Yesterday, I wrote that the most important thing to do in the midst of this anti-gun mania is to keep your cool, think rationally, and avoid appeals to emotion.
Today, Joe Scarborough says that “Friday changed everything” and that “From this day forward, we can never be the same again.” He goes on to indicate that he no longer believes in the right to sell powerful weapons, or even in the right to produce violent movies.
A reasonably skeptical person might ask: what has changed? Did Friday’s shooting cause some rift in the space-time continuum, so that human nature is no longer what it used to be?
Before Friday, I saw no reason to believe that gun control could eliminate guns any more effectively than drug prohibition has eliminated marijuana or cocaine. How did Friday change that? Did it make government omnipotent, able to monitor every kind of human interaction and stop any kind of prohibited dealing in its tracks? If so, did it make omnipotent government suddenly more desirable than it was on Thursday?
Did it make it so that people will simply acquiesce in prohibitions of goods that carry an independent consumer demand? Did it suddenly make guns (or marijuana, cocaine, meth, and whatever else) undesirable to all the people who found them desirable on Thursday? Can black markets for prohibited goods no longer exist, after Friday? And will criminals no longer access black markets to find prohibited items?
Will the threat of armed citizens no longer deter criminals from committing crimes after Friday? Is it no longer the case that armed citizens, even if they don’t succeed in actually stopping a shooting, are at least better positioned to stop one than unarmed citizens? Or, did the police on Friday suddenly stumble upon some instant teleportation technology, so that they can be on the scene as soon as the criminal starts shooting, making private gun ownership unnecessary?

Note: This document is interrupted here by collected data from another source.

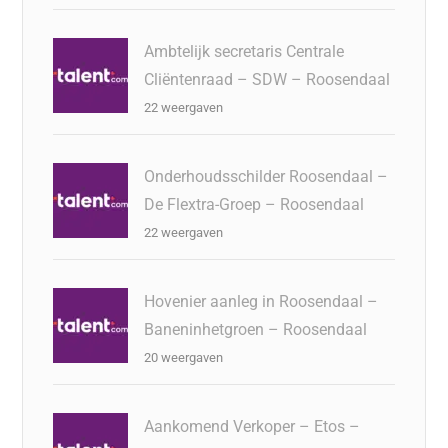
Ambtelijk secretaris Centrale
Cliëntenraad – SDW – Roosendaal
22 weergaven
Onderhoudsschilder Roosendaal –
De Flextra-Groep – Roosendaal
22 weergaven
Hovenier aanleg in Roosendaal –
Baneninhetgroen – Roosendaal
20 weergaven
Aankomend Verkoper – Etos –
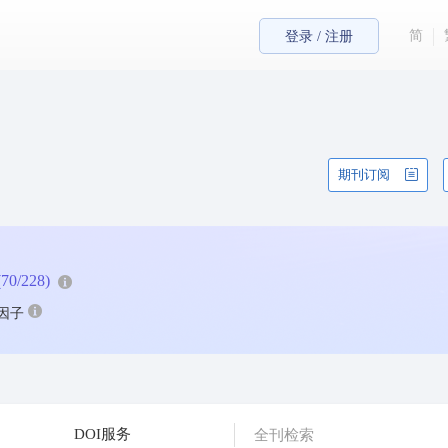
简
登录 / 注册
期刊订阅
(70/228)
因子
DOI服务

If these arguments were valid on Thursday, why are they invalid on Friday? As far as I can tell, all Scarborough’s argument amounts to is: “I used to support gun rights, but then I saw too many shootings, so now I support gun control.” That’s not a real argument; it is just an appeal to emotion that fails to address any of the concerns that gun-rights supporters have. But just because Scarborough has fallen prey to emotionalism doesn’t mean the rest of us should.